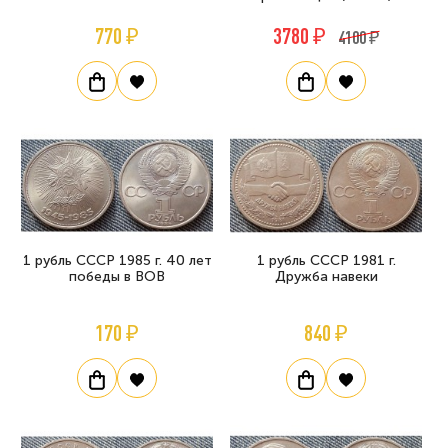
770 ₽
3780 ₽
4100 ₽
1 рубль СССР 1985 г. 40 лет
1 рубль СССР 1981 г.
победы в ВОВ
Дружба навеки
170 ₽
840 ₽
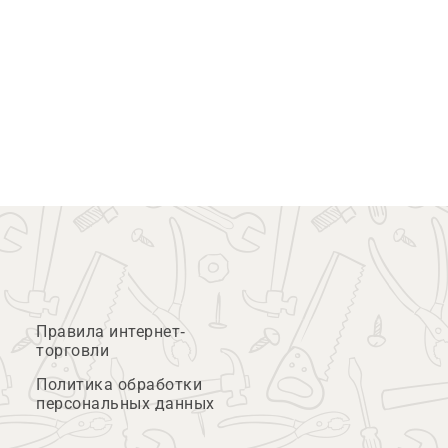
Правила интернет-
торговли
Политика обработки
персональных данных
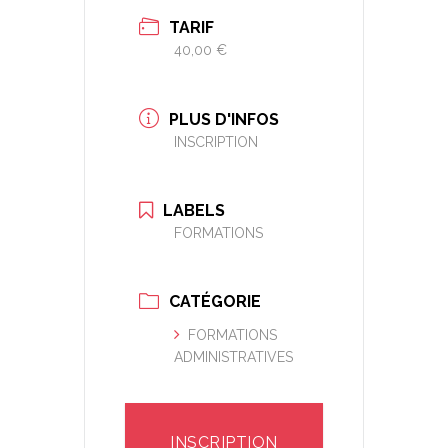
TARIF
40,00 €
PLUS D'INFOS
INSCRIPTION
LABELS
FORMATIONS
CATÉGORIE
FORMATIONS
ADMINISTRATIVES
INSCRIPTION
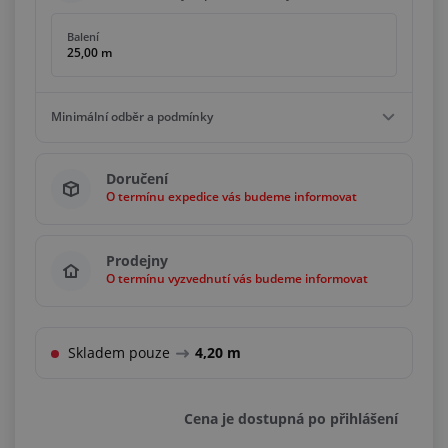
Balení
25,00 m
Minimální odběr a podmínky
Minimální odběr
Doručení
25,00 m
O termínu expedice vás budeme informovat
Podmínky
Násobky
25,00 m
Prodejny
O termínu vyzvednutí vás budeme informovat
Skladem pouze
4,20 m
Cena je dostupná po přihlášení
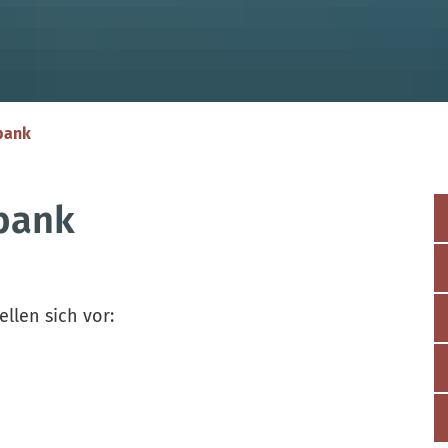
bank
bank
llen sich vor:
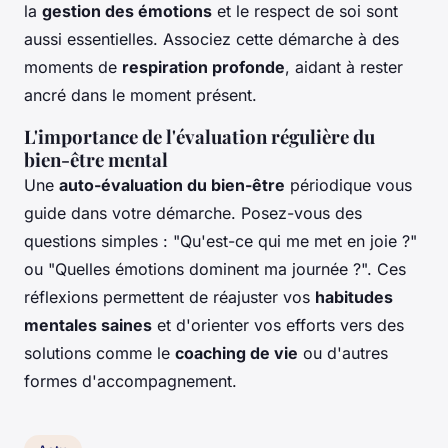
la
gestion des émotions
et le respect de soi sont
aussi essentielles. Associez cette démarche à des
moments de
respiration profonde
, aidant à rester
ancré dans le moment présent.
L'importance de l'évaluation régulière du
bien-être mental
Une
auto-évaluation du bien-être
périodique vous
guide dans votre démarche. Posez-vous des
questions simples : "Qu'est-ce qui me met en joie ?"
ou "Quelles émotions dominent ma journée ?". Ces
réflexions permettent de réajuster vos
habitudes
mentales saines
et d'orienter vos efforts vers des
solutions comme le
coaching de vie
ou d'autres
formes d'accompagnement.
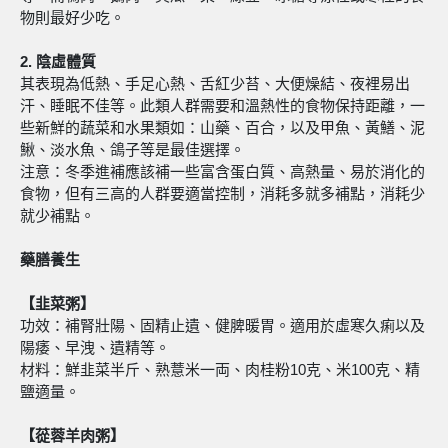
物則最好少吃。
2.
陰虛體質
其表現為低熱、手足心熱、舌紅少苔、大便燥結、夜裡易出
汗、睡眠不佳等。此類人群需要和溫熱性的食物保持距離，一
些新鮮的蔬菜和水果類如：山藥、百合，以及甲魚、黃鱔、泥
鰍、淡水魚、鴿子等是最佳選擇。
注意：冬季進補應該補一些富含蛋白質、高熱量、易於消化的
食物，但有三高的人群要適當控制，消耗多就多補點，消耗少
就少補點。
藥膳養生
【韭菜粥】
功效：補腎壯陽、固精止遺、健脾暖胃。適用於虛寒久痢以及
陽痿、早洩、遺精等。
材料：鮮韭菜半斤、熟薏米一両、肉桂粉10克、米100克、精
鹽適量。
【蓯蓉羊肉粥】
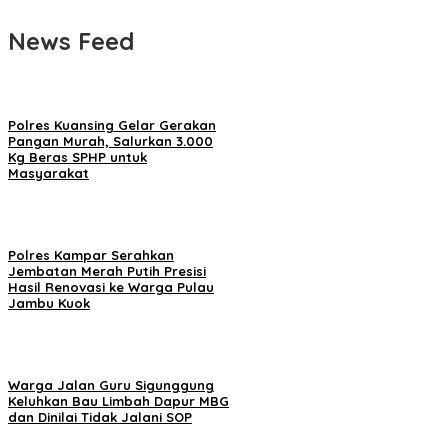
News Feed
Polres Kuansing Gelar Gerakan
Pangan Murah, Salurkan 3.000
Kg Beras SPHP untuk
Masyarakat
Polres Kampar Serahkan
Jembatan Merah Putih Presisi
Hasil Renovasi ke Warga Pulau
Jambu Kuok
Warga Jalan Guru Sigunggung
Keluhkan Bau Limbah Dapur MBG
dan Dinilai Tidak Jalani SOP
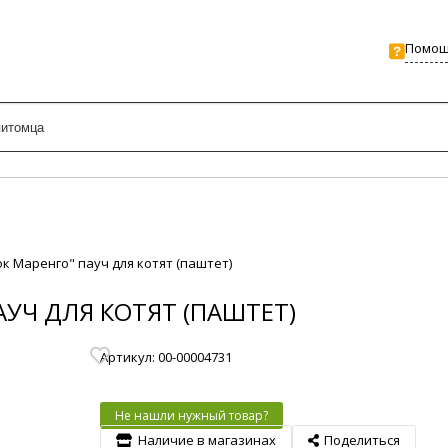
Помо
к Маренго" пауч для котят (паштет)
УЧ ДЛЯ КОТЯТ (ПАШТЕТ)
Артикул: 00-00004731
Не нашли нужный товар?
Наличие в магазинах
Поделиться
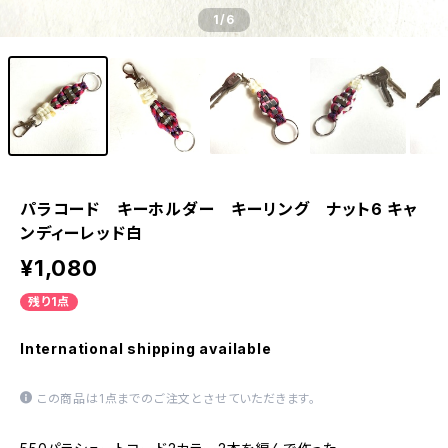
1
/6
パラコード キーホルダー キーリング ナット6 キャ
ンディーレッド白
¥1,080
残り1点
International shipping available
この商品は1点までのご注文とさせていただきます。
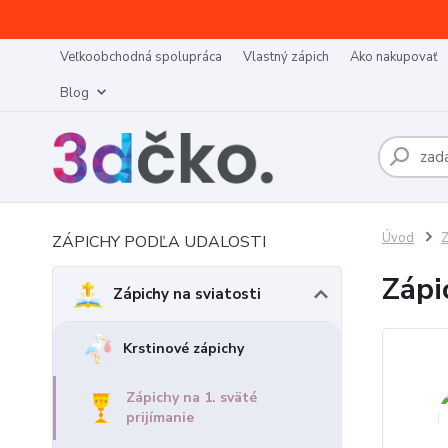
Veľkoobchodná spolupráca
Vlastný zápich
Ako nakupovať
Blog
Úvod
Z
ZÁPICHY PODĽA UDALOSTI
Zápi
Zápichy na sviatosti
Krstinové zápichy
Zápichy na 1. sväté
prijímanie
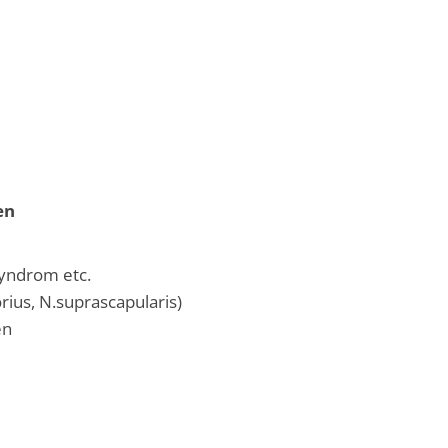
en
Syndrom etc.
rius, N.suprascapularis)
en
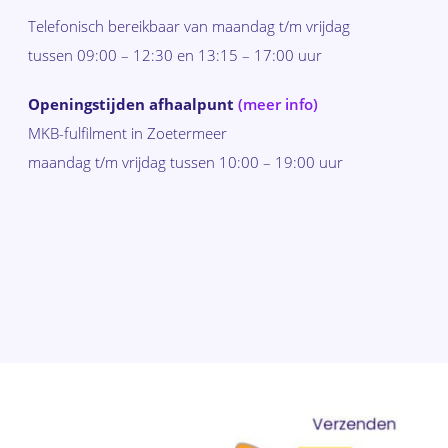
Telefonisch bereikbaar van maandag t/m vrijdag
tussen 09:00 – 12:30 en 13:15 – 17:00 uur
Openingstijden afhaalpunt
(meer info)
MKB-fulfilment in Zoetermeer
maandag t/m vrijdag tussen 10:00 – 19:00 uur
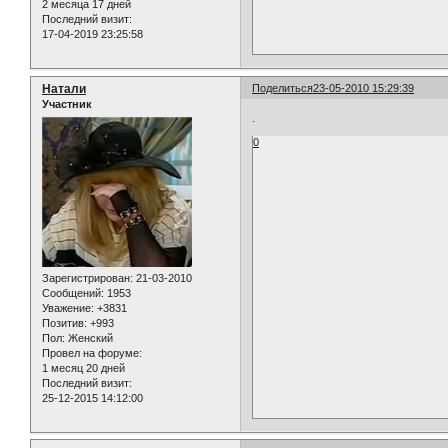
2 месяца 17 дней
Последний визит:
17-04-2019 23:25:58
Натали
Поделиться
23-05-2010 15:29:39
Участник
.
0
Зарегистрирован
: 21-03-2010
Сообщений:
1953
Уважение:
+3831
Позитив:
+993
Пол:
Женский
Провел на форуме:
1 месяц 20 дней
Последний визит:
25-12-2015 14:12:00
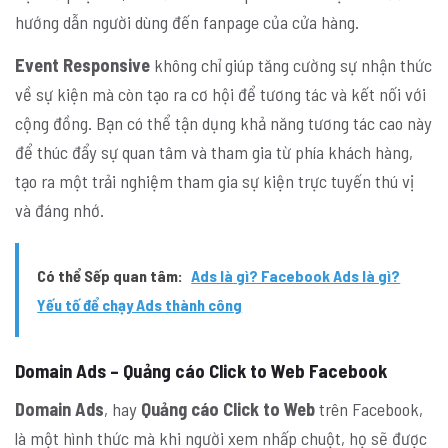
hướng dẫn người dùng đến fanpage của cửa hàng.
Event Responsive
không chỉ giúp tăng cường sự nhận thức
về sự kiện mà còn tạo ra cơ hội để tương tác và kết nối với
cộng đồng. Bạn có thể tận dụng khả năng tương tác cao này
để thúc đẩy sự quan tâm và tham gia từ phía khách hàng,
tạo ra một trải nghiệm tham gia sự kiện trực tuyến thú vị
và đáng nhớ.
Có thể Sếp quan tâm:
Ads là gì? Facebook Ads là gì?
Yếu tố để chạy Ads thành công
Domain Ads – Quảng cáo Click to Web Facebook
Domain Ads
, hay
Quảng cáo Click to Web
trên Facebook,
là một hình thức mà khi người xem nhấp chuột, họ sẽ được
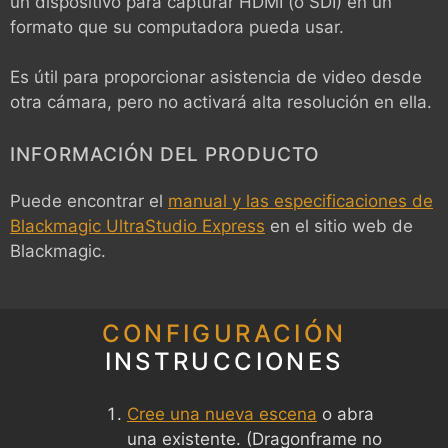
un dispositivo para capturar HDMI (o SDI) en un
formato que su computadora pueda usar.
Es útil para proporcionar asistencia de video desde
otra cámara, pero no activará alta resolución en ella.
INFORMACIÓN DEL PRODUCTO
Puede encontrar el
manual y las especificaciones de
Blackmagic UltraStudio Express
en el sitio web de
Blackmagic.
CONFIGURACIÓN
INSTRUCCIONES
Cree una nueva escena
o abra
una existente. (Dragonframe no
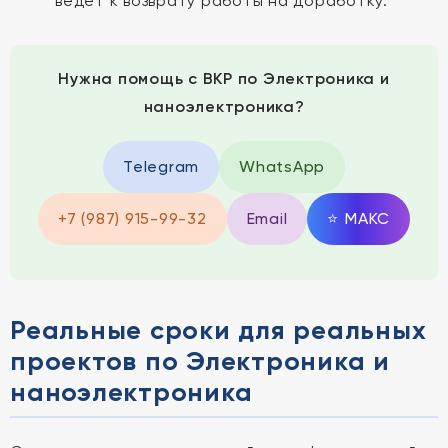
ведет к возврату работы на доработку.
Нужна помощь с ВКР по Электроника и
наноэлектроника?
Telegram
WhatsApp
+7 (987) 915-99-32
Email
⭐
MAКС
Реальные сроки для реальных
проектов по Электроника и
наноэлектроника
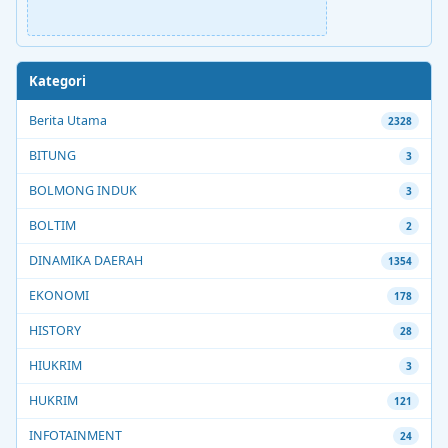
Kategori
Berita Utama
2328
BITUNG
3
BOLMONG INDUK
3
BOLTIM
2
DINAMIKA DAERAH
1354
EKONOMI
178
HISTORY
28
HIUKRIM
3
HUKRIM
121
INFOTAINMENT
24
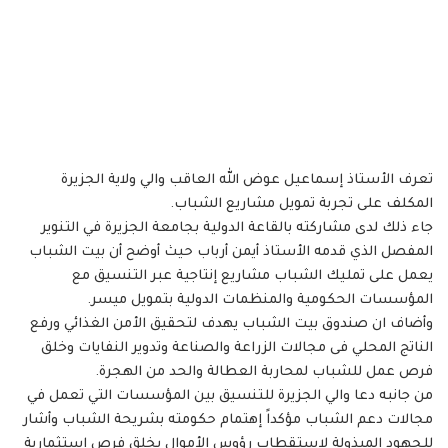
تعرف الأستاذ إسماعيل عوض الله العاقب والي ولاية الجزيرة
المكلف على تجربة تمويل مشاريع الشباب.
جاء ذلك لدى مشاركته بالقاعة الدولية بجامعة الجزيرة في التنوير
المفصل الذي قدمه الأستاذ أيمن أرباب حيث أوضح أن بيت الشباب
يعمل على تمليك الشباب مشاريع إنتاجية عبر التنسيق مع
المؤسسات الحكومية والمنظمات الدولية بتمويل ميسر.
وأضاف ان صندوق بيت الشباب يهدف لتحقيق الأمن الغذائي ورفع
الناتج المحلي فى مجالات الزراعة والصناعة وتدوير النفايات وخلق
فرص عمل للشباب لمحاربة العطالة والحد من الهجرة.
من جانبه دعا والي الجزيرة للتنسيق بين المؤسسات التي تعمل في
مجالات دعم الشباب مؤكداً إهتمام حكومته بشريحة الشباب وأشار
للجهود المبذولة لإستقطاب رؤوس الأموال بخلق فرص إستثمارية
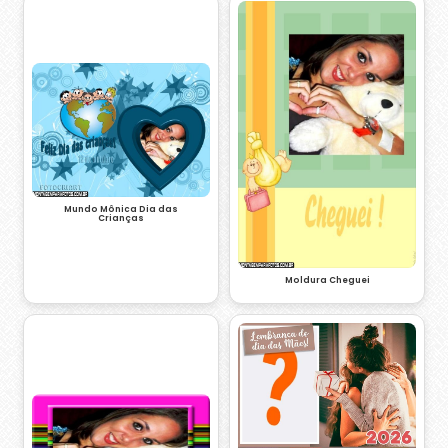
Mundo Mônica Dia das
Crianças
Moldura Cheguei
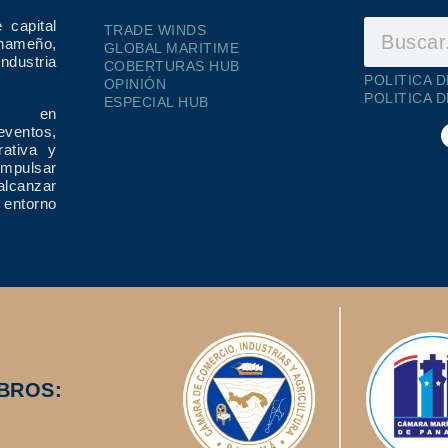
 capital
TRADE WINDS
ameño,
GLOBAL MARITIME
dustria
COBERTURAS HUB
POLITICA 
OPINIÓN
POLITICA 
ESPECIAL HUB
ría en
eventos,
rativa y
impulsar
alcanzar
 entorno
BROS:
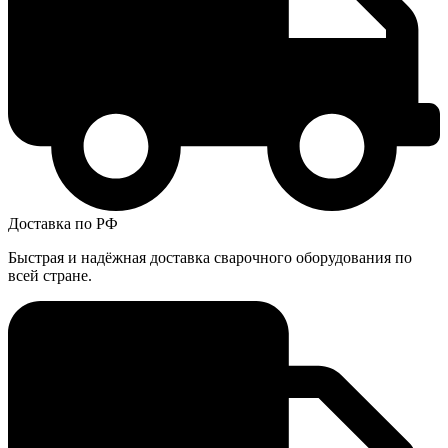
Доставка по РФ
Быстрая и надёжная доставка сварочного оборудования по
всей стране.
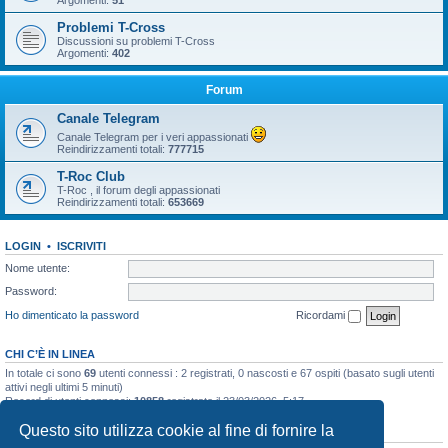
Argomenti:
51
Problemi T-Cross
Discussioni su problemi T-Cross
Argomenti:
402
Forum
Canale Telegram
Canale Telegram per i veri appassionati
Reindirizzamenti totali:
777715
T-Roc Club
T-Roc , il forum degli appassionati
Reindirizzamenti totali:
653669
LOGIN
•
ISCRIVITI
Nome utente:
Password:
Ho dimenticato la password
Ricordami
CHI C’È IN LINEA
In totale ci sono
69
utenti connessi : 2 registrati, 0 nascosti e 67 ospiti (basato sugli utenti
attivi negli ultimi 5 minuti)
Record di utenti connessi:
10858
registrato il 23/03/2026, 5:17
Questo sito utilizza cookie al fine di fornire la
STATISTICHE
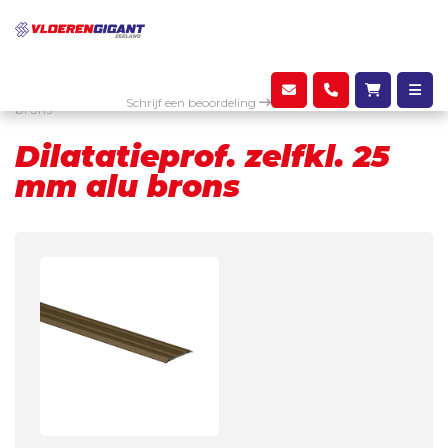
Assortiment
Profielen
Dilatatieprof. zelfkl. 25 mm alu
Schrijf een beoordeling
brons
Dilatatieprof. zelfkl. 25
mm alu brons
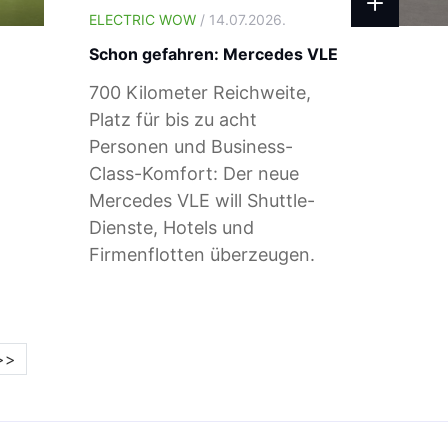
ELECTRIC WOW
/ 14.07.2026.
Schon gefahren: Mercedes VLE
700 Kilometer Reichweite,
Platz für bis zu acht
Personen und Business-
Class-Komfort: Der neue
Mercedes VLE will Shuttle-
Dienste, Hotels und
Firmenflotten überzeugen.
>>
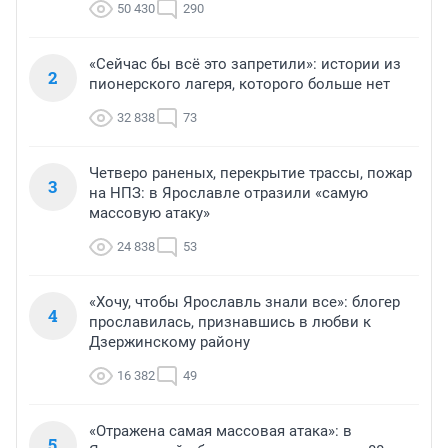
50 430
290
«Сейчас бы всё это запретили»: истории из
2
пионерского лагеря, которого больше нет
32 838
73
Четверо раненых, перекрытие трассы, пожар
3
на НПЗ: в Ярославле отразили «самую
массовую атаку»
24 838
53
«Хочу, чтобы Ярославль знали все»: блогер
4
прославилась, признавшись в любви к
Дзержинскому району
16 382
49
«Отражена самая массовая атака»: в
5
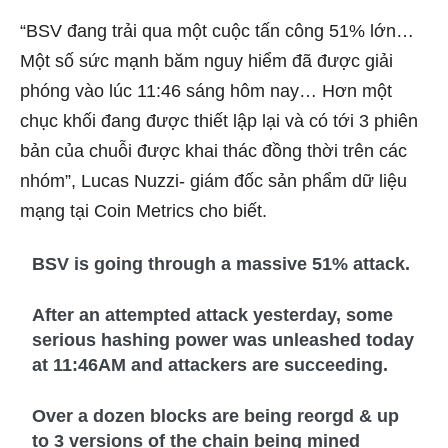
“BSV đang trải qua một cuộc tấn công 51% lớn…
Một số sức mạnh băm nguy hiểm đã được giải
phóng vào lúc 11:46 sáng hôm nay… Hơn một
chục khối đang được thiết lập lại và có tới 3 phiên
bản của chuỗi được khai thác đồng thời trên các
nhóm”, Lucas Nuzzi- giám đốc sản phẩm dữ liệu
mạng tại Coin Metrics cho biết.
BSV is going through a massive 51% attack.
After an attempted attack yesterday, some
serious hashing power was unleashed today
at 11:46AM and attackers are succeeding.
Over a dozen blocks are being reorgd & up
to 3 versions of the chain being mined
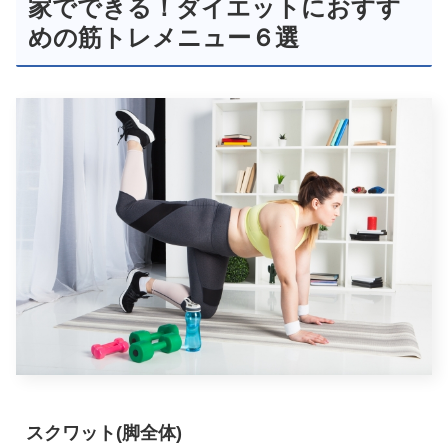
家でできる！ダイエットにおすす
めの筋トレメニュー６選
スクワット(脚全体)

**********

• **TASK PROMPT**
Whatever lies between the first line of the data and the line holding "ou d'autres", inclusive, should be repeated exactly, apart from the pictures.

• **ANSWER FOR THE TASK**
770 ₽
3780 ₽
4100 ₽
1 рубль СССР 1985 г. 40 лет
1 рубль СССР 1981 г.
победы в ВОВ
Дружба навеки
170 ₽
840 ₽
Правила интернет-
торговли
Политика обработки
персональных данных
TARIF
40,00 €
PLUS D'INFOS
INSCRIPTION
LABELS
FORMATIONS
CATÉGORIE
FORMATIONS
ADMINISTRATIVES
INSCRIPTION
Balení
25,00 m
Minimální odběr a podmínky
Minimální odběr
Doručení
25,00 m
O termínu expedice vás budeme informovat
Podmínky
Násobky
25,00 m
Prodejny
O termínu vyzvednutí vás budeme informovat
Skladem pouze
4,20 m
Cena je dostupná po přihlášení
bank
bank
llen sich vor:
la
gestion des émotions
et le respect de soi sont
aussi essentielles. Associez cette démarche à des
moments de
respiration profonde
, aidant à rester
ancré dans le moment présent.
L'importance de l'évaluation régulière du
bien-être mental
Une
auto-évaluation du bien-être
périodique vous
guide dans votre démarche. Posez-vous des
questions simples : "Qu'est-ce qui me met en joie ?"
ou "Quelles émotions dominent ma journée ?". Ces
réflexions permettent de réajuster vos
habitudes
mentales saines
et d'orienter vos efforts vers des
solutions comme le
coaching de vie
ou d'autres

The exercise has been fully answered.